- PROBLEM TO WORK ON -
Find how many lines below hold "Premium", and give that number as the entire answer.

━━ DATA ━━

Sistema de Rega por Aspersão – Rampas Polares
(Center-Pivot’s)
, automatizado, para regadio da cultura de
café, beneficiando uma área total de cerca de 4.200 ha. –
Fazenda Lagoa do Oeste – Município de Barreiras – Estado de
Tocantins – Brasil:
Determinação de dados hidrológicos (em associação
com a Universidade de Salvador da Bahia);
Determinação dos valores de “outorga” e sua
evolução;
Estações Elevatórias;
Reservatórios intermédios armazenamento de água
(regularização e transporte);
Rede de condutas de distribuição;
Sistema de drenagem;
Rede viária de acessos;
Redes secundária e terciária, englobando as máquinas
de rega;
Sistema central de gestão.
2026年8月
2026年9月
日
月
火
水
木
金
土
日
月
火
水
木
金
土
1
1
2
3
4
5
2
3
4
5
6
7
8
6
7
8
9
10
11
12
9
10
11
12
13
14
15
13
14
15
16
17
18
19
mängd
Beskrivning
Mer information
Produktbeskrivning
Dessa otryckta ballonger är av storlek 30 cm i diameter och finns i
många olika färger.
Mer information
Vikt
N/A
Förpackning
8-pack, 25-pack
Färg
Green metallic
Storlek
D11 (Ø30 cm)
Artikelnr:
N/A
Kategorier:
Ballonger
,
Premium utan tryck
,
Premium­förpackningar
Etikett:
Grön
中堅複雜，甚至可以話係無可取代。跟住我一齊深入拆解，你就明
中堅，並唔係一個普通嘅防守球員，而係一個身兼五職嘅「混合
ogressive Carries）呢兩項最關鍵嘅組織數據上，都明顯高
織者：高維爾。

━━━

- FINISHED TASK -
2